The partially encrypted payload is then transferred to the core management system (at 1030). At this stage a determination is made whether a modification is desired to the non-sensitive, non-encrypted portion of the payload (at 1040). If a modification is desired, then it may be performed in a similar manner as discussed previously (at 1045).

If no modification is desired, or after the modification is performed, the payload may be transferred (at 1050) to the sequestered computing node located within the data steward infrastructure (or a third party). Although not illustrated, there is again an opportunity at this stage to modify any non-encrypted portions of the payload when the algorithm payload is in the data steward's possession.

Next, the keys unique to the sequestered computing node are employed to decrypt the sensitive layer of the payload (at 1060), and the algorithms are run against the locally available protected health information (at 1070). In the use case where a third party is hosting the sequestered computing node, the protected health information may be encrypted at the data steward before being transferred to the sequestered computing node at said third party. Regardless of sequestered computing node location, after runtime, the resulting report is outputted to the data steward and/or other interested party (at 1080).

FIG. 11, as seen at 1100, is similar to the prior two figures in many regards. The algorithm is similarly generated at the algorithm developer (at 1110); however, rather than being subject to an encryption step immediately, the algorithm payload may be logically separated into a sensitive portion and a non-sensitive portion (at 1120). To ensure that the algorithm runs properly when it is ultimately decrypted in the (sequestered) sequestered computing enclave, instructions about the order in which computation steps are carried out may be added to the unencrypted portion of the payload.

Subsequently, the sensitive portion is encrypted at the zero-trust encryption system (at 1130), leaving the non-sensitive portion in the clear. Both the encrypted portion and the non-encrypted portion of the payload are transferred to the core management system (at 1140). This transfer may be performed as a single payload, or may be done asynchronously. Again, there is an opportunity at the core management system to perform a modification of the non-sensitive portion of the payload. A query is made if such a modification is desired (at 1150), and if so it is performed (at 1155). Transformations may be similar to those detailed above.

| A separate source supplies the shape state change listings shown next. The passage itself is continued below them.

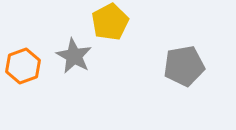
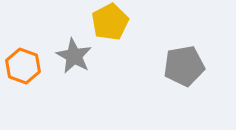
orange hexagon: rotated 20 degrees counterclockwise
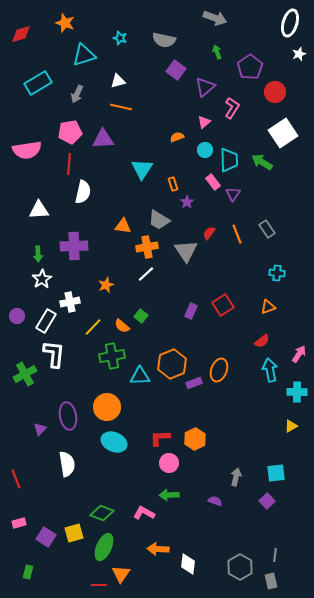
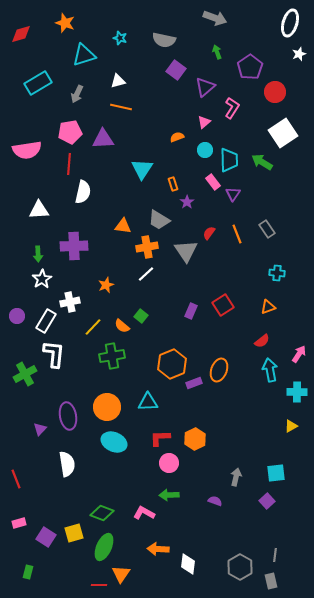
cyan triangle at (140, 376): moved 8 px right, 26 px down
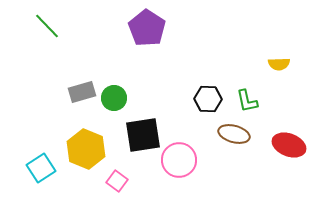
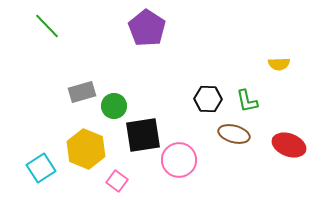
green circle: moved 8 px down
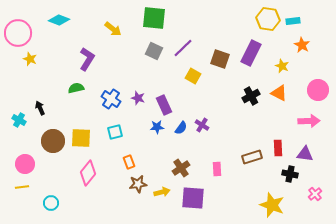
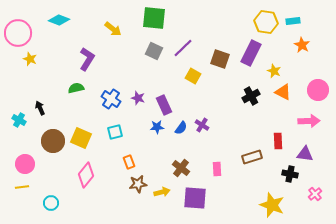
yellow hexagon at (268, 19): moved 2 px left, 3 px down
yellow star at (282, 66): moved 8 px left, 5 px down
orange triangle at (279, 93): moved 4 px right, 1 px up
yellow square at (81, 138): rotated 20 degrees clockwise
red rectangle at (278, 148): moved 7 px up
brown cross at (181, 168): rotated 18 degrees counterclockwise
pink diamond at (88, 173): moved 2 px left, 2 px down
purple square at (193, 198): moved 2 px right
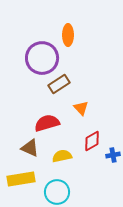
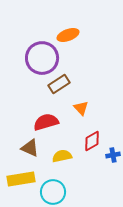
orange ellipse: rotated 70 degrees clockwise
red semicircle: moved 1 px left, 1 px up
cyan circle: moved 4 px left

Subsequently, the payload is provided to the sequestered computing node(s) by the core management system (at 1160). Again, as the payload enters the data steward node(s), it is possible to perform modifications to the non-encrypted portion(s). Once in the sequestered computing node, the sensitive portion is decrypted (at 1170), the entire algorithm payload is run (at 1180) against the data that has been provided to the sequestered computing node (either locally or supplied as an encrypted data package). Lastly, the resulting report is outputted to the relevant entities (at 1190).

Any of the above modalities of operation provide the instant zero-trust architecture with the ability to process a data source with an algorithm without the ability for the algorithm developer to have access to the data being processed, the data steward being unable to view the algorithm being used, or the core management system from having access to either the data or the algorithm. This uniquely provides each party the peace of mind that their respective valuable assets are not at risk, and facilitates the ability to easily, and securely, process datasets.

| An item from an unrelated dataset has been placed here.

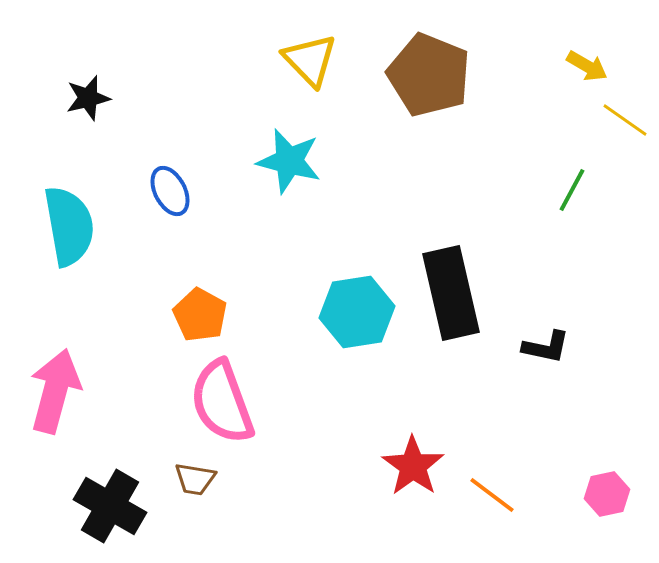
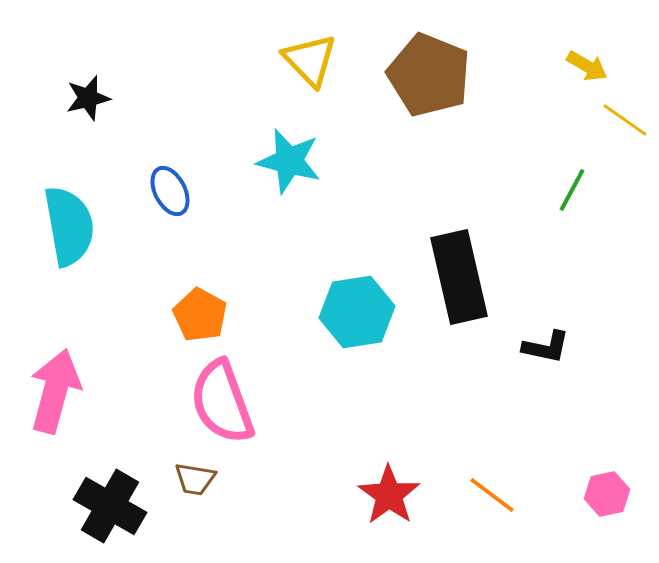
black rectangle: moved 8 px right, 16 px up
red star: moved 24 px left, 29 px down
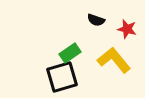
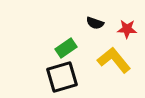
black semicircle: moved 1 px left, 3 px down
red star: rotated 12 degrees counterclockwise
green rectangle: moved 4 px left, 5 px up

Turning now to FIG. 12, a system for zero-trust training of algorithms is presented, generally at 1200. Traditionally, algorithm developers require training data to develop and refine their algorithms. Such data is generally not readily available to the algorithm developer due to the nature of how such data is collected, and due to regulatory hurdles. As such, the algorithm developers often need to rely upon other parties (data stewards) to train their algorithms. As with running an algorithm, training the algorithm introduces the potential to expose the algorithm and/or the datasets being used to train it.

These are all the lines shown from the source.